Im gewöhnlichen Zustande der Körper ruht die Elektrizität. Diese Ruhe hat man auf verschiedene Art erklärt. Die elektrische Materie ist dann überall gleich verbreitet und also im[222] Gleichgewicht mit sich selbst, sagt Franklin. Dieser Hypothese zufolge beginnen alle elektrischen Erscheinungen erst dann, wenn zwei Körper, miteinander gerieben, mehr oder weniger Elektrizität bekommen, als sie im gewöhnlichen Zustande haben. Das einzige in diesem Fall Tätige ist die positive Elektrizität, d.h. die in einem Körper angehäufte elektrische Materie. Allein es gibt Erscheinungen, bei welchen auch die negative Elektrizität nicht untätig zu sein scheint. Darauf gründet sich die Symmersche Hypothese von zwei positiv entgegengesetzten elektrischen Materien. Allein die Erfahrungen, auf welche sich diese Theorie beruft, setzen nicht notwendig voraus, daß diese Elektrizitäten einander ursprünglich entgegengesetzt seien. Sie könnten gar wohl erst durch die Mittel, die wir anwenden, sie zu erregen, entzweit werden, und doch beide positiv, d.h. tätig erscheinen.

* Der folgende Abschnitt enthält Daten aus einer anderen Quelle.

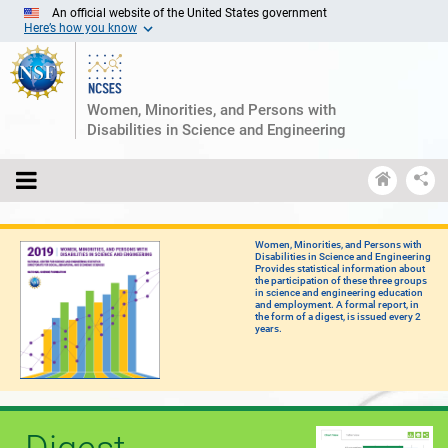
Skip
An official website of the United States government
to
Here’s how you know
Main
Content
Women, Minorities, and Persons with
Disabilities in Science and Engineering
S
Open
Ncses
S
menu
home
&
E
Women, Minorities, and Persons with
D
Disabilities in Science and Engineering
Provides statistical information about
the participation of these three groups
in science and engineering education
and employment. A formal report, in
the form of a digest, is issued every 2
years.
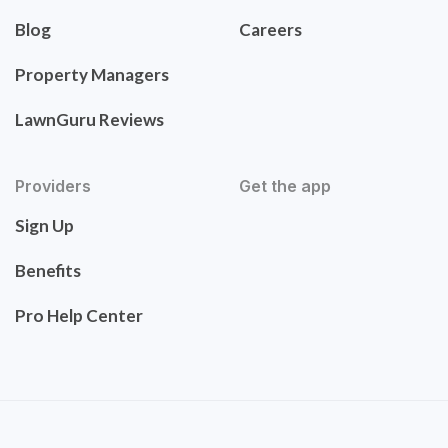
Blog
Careers
Property Managers
LawnGuru Reviews
Providers
Get the app
Sign Up
Benefits
Pro Help Center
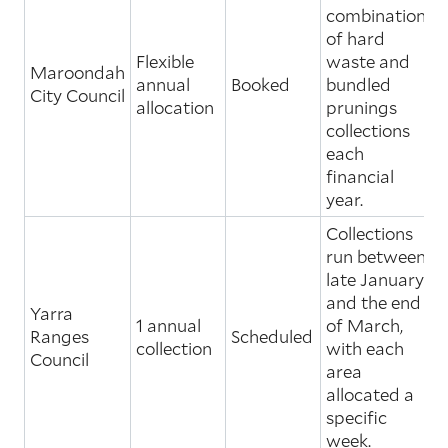
combinations
of hard
Flexible
waste and
Maroondah
annual
Booked
bundled
City Council
allocation
prunings
collections
each
financial
year.
Collections
run between
late January
and the end
Yarra
1 annual
of March,
Ranges
Scheduled
collection
with each
Council
area
allocated a
specific
week.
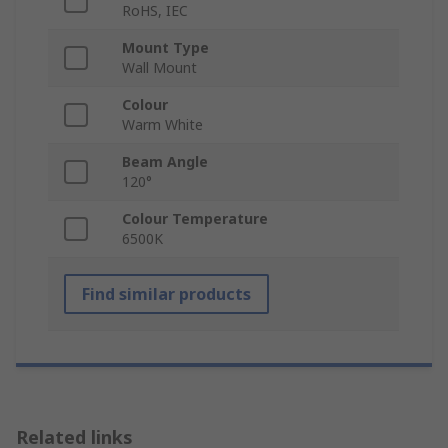
RoHS, IEC
Mount Type
Wall Mount
Colour
Warm White
Beam Angle
120°
Colour Temperature
6500K
Find similar products
Related links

Eine solche Hypothese würde die Vorteile der Franklinschen und der Symmerschen vereinigen, während sie den Schwierigkeiten beider entginge. Auch wird das System der Natur offenbar einfacher, wenn wir annehmen, die Ursache der elektrischen Erscheinungen – die Kraft, die Tätigkeit, oder wie wir uns darüber ausdrücken wollen, die in den elektrischen Erscheinungen in Streit gesetzt erscheint, sei Eine, ursprünglich ruhende Kraft, die in ihrer Einigkeit mit sich selbst vielleicht bloß mechanisch wirkt und eine höhere Wirksamkeit erst dann erhält, wenn sie die Natur zu besonderem Behuf mit sich selbst entzweit. Ist das, was die elektrischen Erscheinungen bewirkt, ursprünglich Eine Kraft oder Eine Materie – (denn beides gilt für jetzt bloß hypothetisch) – so läßt sich daraus begreifen, warum entgegengesetzte Elektrizitäten sich zufliegen – entzweite Kräfte sich zu vereinigen streben. Offenbar ist, daß beide nur in ihrem Streit wirklich sind, daß nur das wechselseitige Streben nach Vereinigung beiden eine eigene, abgesonderte Existenz gibt.

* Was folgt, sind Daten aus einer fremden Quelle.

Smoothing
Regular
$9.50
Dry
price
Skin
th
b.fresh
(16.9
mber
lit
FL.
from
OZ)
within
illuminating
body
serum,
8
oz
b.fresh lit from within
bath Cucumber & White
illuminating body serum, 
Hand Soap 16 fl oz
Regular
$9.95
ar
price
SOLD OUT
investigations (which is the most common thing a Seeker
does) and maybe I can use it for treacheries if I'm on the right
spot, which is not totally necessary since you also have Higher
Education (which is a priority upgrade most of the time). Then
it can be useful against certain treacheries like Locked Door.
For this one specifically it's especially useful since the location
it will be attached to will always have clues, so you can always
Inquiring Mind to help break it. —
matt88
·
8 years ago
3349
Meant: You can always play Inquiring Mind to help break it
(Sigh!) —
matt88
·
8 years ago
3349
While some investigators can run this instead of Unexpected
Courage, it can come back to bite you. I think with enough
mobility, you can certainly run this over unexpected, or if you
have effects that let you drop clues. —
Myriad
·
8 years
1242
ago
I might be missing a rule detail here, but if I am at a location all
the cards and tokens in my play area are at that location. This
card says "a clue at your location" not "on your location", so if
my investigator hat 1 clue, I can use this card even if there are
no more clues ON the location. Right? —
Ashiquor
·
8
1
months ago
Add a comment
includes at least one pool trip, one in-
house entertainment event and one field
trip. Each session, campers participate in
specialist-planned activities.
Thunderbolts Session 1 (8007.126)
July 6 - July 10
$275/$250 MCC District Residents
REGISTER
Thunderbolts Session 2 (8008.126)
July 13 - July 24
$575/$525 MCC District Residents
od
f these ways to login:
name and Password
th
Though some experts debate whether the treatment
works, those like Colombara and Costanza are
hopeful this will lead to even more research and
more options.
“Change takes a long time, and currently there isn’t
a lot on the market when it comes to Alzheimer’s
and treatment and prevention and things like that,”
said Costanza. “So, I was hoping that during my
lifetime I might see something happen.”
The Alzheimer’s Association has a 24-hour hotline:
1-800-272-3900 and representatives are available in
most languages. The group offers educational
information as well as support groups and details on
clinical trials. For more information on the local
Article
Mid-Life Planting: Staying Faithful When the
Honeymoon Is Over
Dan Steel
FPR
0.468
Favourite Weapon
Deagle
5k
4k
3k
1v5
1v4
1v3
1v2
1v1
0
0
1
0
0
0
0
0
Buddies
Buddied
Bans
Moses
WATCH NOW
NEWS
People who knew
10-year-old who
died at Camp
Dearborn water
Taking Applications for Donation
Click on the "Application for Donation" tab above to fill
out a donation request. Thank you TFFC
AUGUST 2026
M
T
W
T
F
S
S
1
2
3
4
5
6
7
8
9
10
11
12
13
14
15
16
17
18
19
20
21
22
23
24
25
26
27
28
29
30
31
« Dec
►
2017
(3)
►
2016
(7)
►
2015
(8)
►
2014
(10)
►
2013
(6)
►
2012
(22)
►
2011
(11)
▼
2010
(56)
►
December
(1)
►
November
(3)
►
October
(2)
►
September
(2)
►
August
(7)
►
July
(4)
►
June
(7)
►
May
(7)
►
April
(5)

Ist diese Hypothese wahr, so kann man das Entgegengesetztsein beider nur durch Voraussetzung eines Dritten begreifen, durch das sie in Streit gesetzt sind und das ihre Vereinigung hindert. Dieses Dritte könnte nun nirgends anders als in den Körpern selbst gesucht werden. Welche Verschiedenheit zeigen[223] nun Körper, die, miteinander gerieben, verschiedene Elektrizitäten zeigen?

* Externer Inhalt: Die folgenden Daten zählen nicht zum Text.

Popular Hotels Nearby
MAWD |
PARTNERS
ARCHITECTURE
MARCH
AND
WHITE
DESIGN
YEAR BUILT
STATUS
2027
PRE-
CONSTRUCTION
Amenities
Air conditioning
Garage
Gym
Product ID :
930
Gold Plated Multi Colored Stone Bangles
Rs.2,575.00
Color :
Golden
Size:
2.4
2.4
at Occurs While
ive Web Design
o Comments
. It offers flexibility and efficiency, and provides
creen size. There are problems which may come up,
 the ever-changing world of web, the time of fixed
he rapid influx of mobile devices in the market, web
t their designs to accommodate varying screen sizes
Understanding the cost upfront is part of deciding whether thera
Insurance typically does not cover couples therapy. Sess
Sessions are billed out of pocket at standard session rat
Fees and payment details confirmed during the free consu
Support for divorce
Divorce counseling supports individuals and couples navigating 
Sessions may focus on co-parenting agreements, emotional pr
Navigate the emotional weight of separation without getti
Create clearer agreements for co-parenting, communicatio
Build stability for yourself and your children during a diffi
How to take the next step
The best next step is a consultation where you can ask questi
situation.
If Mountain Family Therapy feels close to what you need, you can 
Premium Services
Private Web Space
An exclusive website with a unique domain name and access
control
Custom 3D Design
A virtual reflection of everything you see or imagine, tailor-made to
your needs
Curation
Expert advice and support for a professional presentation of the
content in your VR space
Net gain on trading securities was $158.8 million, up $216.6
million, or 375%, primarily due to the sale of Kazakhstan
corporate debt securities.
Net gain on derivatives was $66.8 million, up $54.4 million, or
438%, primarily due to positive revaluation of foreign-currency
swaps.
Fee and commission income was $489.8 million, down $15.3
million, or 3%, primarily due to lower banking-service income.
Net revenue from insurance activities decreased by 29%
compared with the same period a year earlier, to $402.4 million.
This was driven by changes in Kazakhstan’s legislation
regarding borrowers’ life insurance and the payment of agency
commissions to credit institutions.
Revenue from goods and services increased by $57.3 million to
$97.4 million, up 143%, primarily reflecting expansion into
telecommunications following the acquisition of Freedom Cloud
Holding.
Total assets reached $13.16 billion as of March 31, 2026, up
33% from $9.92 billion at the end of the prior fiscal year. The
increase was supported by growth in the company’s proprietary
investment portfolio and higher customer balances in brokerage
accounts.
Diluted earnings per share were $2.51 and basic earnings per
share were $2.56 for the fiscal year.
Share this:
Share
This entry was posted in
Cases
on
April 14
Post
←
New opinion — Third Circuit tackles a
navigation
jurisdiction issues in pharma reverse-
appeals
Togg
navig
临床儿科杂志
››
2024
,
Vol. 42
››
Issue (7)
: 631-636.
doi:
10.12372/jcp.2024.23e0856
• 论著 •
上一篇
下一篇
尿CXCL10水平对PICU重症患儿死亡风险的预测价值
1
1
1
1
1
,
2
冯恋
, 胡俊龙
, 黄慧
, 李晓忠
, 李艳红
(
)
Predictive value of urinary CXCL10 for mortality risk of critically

Was uns auf den ersten Anblick auffallen kann, ist die verschiedene Elastizität dieser Körper. Da man sich das Phänomen entgegengesetzter Elektrizitäten aus einer ungleichen Erregung einer und derselben Kraft erklären könnte, so wäre begreiflich, warum die Elektrizität im minder elastischen Körper schwächer (negativ), im elastischem stärker (positiv) erregt würde. Die Analogie läßt sich wirklich sehr weit treiben. Man weiß, daß Reiben überhaupt Elastizität vermehrt oder vermindert, je nachdem es verhältnismäßig oder unverhältnismäßig geschieht. Alles was Elastizität vermehrt oder vermindert, scheint auch die Erregung der Elektrizität zu befördern oder zu verhindern. Ein Körper, durch Wärme übermäßig ausgedehnt, verliert seine Elastizität. So wird glühendes Glas zum Leiter. Ein Körper verliert von seiner Elastizität, wenn er feucht wird. Dasselbe erfolgt mit der Elektrizität. Sie wird, wenn der Körper feucht ist, schwächer erregt, und ein verschiedener Grad von Trockenheit bringt auch verschiedene Elektrizitäten hervor. Das polierte und das mattgeschliffene, das reine und das unreine Glas unterscheiden sich, wie es scheint, bloß durch größere oder geringere Elastizität, und doch geben beide verschiedene Elektrizitäten. Auch braucht man etwa nur von Du Fays Harz- und Glaselektrizität gehört zu haben, um den Schluß zu machen: das spröde Glas ist elastischer als das Harz, also usw.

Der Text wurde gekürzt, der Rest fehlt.